Linux SCSI subsystem development
 help / color / mirror / Atom feed
* [PATCH] scsi: Wake up the error handler when final completions race against each other
@ 2026-01-13 16:08 David Jeffery
  2026-01-14 17:44 ` Bart Van Assche
  2026-01-17  4:38 ` Martin K. Petersen
  0 siblings, 2 replies; 3+ messages in thread
From: David Jeffery @ 2026-01-13 16:08 UTC (permalink / raw)
  To: linux-scsi, James E.J. Bottomley, Martin K. Petersen; +Cc: David Jeffery

The fragile ordering between marking commands completed or failed so that
the error handler only wakes when the last running command completes or
times out has race conditions. These race conditions can cause the scsi
layer to fail to wake the error handler, leaving I/O through the scsi host
stuck as the error state cannot advance.

First, there is an memory ordering issue within scsi_dec_host_busy. The
write which clears SCMD_STATE_INFLIGHT may be reordered with reads counting
in scsi_host_busy. While the local CPU will see its own write, reordering
can allow other CPUs in scsi_dec_host_busy or scsi_eh_inc_host_failed to
see a raised busy count, causing no CPU to see a host busy equal to the
host_failed count.

This race condition can be prevented with a memory barrier on the error
path to force the write to be visible before counting host busy commands.

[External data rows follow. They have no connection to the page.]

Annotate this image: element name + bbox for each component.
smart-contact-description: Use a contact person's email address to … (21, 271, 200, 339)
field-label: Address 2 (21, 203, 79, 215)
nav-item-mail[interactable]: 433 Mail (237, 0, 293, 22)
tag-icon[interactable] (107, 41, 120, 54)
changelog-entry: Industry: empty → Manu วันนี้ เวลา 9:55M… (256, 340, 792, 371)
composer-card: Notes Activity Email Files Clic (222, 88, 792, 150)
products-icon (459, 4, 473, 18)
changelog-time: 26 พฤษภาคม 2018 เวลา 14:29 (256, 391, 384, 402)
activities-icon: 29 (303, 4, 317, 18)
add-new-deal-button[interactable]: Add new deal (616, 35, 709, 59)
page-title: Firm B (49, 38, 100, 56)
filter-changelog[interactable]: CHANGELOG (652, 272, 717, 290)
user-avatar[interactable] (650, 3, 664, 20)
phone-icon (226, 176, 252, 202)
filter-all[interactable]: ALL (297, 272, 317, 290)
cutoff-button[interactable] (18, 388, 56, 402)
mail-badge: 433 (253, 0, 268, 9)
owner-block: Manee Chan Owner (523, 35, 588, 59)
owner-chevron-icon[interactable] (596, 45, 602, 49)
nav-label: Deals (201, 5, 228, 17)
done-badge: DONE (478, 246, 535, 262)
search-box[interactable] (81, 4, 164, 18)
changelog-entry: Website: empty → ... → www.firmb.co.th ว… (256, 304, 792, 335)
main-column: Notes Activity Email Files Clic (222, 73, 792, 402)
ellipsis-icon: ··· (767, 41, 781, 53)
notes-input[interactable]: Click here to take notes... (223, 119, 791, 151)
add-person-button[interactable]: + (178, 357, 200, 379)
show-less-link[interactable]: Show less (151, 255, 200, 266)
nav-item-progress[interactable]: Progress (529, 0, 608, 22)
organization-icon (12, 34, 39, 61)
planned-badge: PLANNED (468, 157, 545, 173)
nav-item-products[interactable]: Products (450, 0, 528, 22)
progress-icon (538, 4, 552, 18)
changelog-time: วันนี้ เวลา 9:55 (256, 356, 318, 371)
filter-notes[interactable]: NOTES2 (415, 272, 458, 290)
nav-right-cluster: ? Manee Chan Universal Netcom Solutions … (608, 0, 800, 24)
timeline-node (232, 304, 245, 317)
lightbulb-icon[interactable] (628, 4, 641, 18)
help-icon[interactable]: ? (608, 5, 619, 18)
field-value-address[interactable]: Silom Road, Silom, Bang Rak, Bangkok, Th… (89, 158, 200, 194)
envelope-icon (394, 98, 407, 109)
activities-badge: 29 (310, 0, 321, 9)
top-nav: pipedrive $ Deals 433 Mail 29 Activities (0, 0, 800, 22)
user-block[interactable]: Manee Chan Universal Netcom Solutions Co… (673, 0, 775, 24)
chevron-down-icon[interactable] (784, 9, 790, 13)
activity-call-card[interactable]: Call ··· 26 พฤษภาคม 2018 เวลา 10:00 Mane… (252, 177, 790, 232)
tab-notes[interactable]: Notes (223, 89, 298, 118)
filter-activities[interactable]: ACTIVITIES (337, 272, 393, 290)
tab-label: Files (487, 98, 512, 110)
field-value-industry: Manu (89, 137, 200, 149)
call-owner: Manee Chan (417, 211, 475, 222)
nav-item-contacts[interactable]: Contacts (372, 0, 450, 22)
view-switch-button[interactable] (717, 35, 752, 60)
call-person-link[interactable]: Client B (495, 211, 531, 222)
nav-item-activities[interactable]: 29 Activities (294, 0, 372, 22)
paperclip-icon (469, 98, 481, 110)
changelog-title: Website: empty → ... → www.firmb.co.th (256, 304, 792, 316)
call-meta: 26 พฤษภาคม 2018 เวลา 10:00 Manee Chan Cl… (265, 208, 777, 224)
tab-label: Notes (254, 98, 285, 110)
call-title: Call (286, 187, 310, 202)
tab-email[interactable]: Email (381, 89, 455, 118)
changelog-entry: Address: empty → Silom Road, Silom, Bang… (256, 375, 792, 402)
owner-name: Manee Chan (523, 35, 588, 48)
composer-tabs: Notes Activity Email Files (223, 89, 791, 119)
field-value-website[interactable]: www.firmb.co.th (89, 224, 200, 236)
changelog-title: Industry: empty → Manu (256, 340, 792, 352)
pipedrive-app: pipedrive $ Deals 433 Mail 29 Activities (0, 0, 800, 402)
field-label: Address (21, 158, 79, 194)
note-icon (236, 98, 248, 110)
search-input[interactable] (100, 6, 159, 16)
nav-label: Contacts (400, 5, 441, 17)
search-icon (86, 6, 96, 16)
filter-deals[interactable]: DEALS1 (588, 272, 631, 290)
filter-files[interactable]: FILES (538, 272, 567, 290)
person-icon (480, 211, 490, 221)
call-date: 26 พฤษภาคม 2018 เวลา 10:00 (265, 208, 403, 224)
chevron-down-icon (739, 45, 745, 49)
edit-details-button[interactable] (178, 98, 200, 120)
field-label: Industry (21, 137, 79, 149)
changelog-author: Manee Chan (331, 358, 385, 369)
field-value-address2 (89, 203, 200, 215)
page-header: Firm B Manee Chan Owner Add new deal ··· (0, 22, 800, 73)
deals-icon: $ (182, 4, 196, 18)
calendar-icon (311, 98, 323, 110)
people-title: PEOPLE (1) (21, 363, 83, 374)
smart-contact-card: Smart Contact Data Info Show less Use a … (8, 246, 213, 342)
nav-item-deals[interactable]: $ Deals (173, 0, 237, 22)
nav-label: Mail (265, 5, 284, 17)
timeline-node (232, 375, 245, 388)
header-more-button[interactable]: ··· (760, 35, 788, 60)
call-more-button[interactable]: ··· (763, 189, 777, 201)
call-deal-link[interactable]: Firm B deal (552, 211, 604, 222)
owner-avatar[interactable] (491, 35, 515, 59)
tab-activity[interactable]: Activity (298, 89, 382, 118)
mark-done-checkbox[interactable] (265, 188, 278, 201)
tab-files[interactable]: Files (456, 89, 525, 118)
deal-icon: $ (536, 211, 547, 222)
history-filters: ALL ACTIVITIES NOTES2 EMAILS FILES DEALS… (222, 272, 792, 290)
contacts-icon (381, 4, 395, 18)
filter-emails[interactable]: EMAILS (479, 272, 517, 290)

Second, there is a general ordering issue with scsi_eh_inc_host_failed. By
counting busy commands before incrementing host_failed, it can race with a
final command in scsi_dec_host_busy, such that scsi_dec_host_busy does not
see host_failed incremented but scsi_eh_inc_host_failed counts busy
commands before SCMD_STATE_INFLIGHT is cleared by scsi_dec_host_busy,
resulting in neither waking the error handler task.

This needs the call to scsi_host_busy to be moved after host_failed is
incremented to close the race condition.

Fixes: 6eb045e092ef ("scsi: core: avoid host-wide host_busy counter for scsi_mq")
Signed-off-by: David Jeffery <djeffery@redhat.com>
---
 drivers/scsi/scsi_error.c | 11 ++++++++++-
 drivers/scsi/scsi_lib.c   |  8 ++++++++
 2 files changed, 18 insertions(+), 1 deletion(-)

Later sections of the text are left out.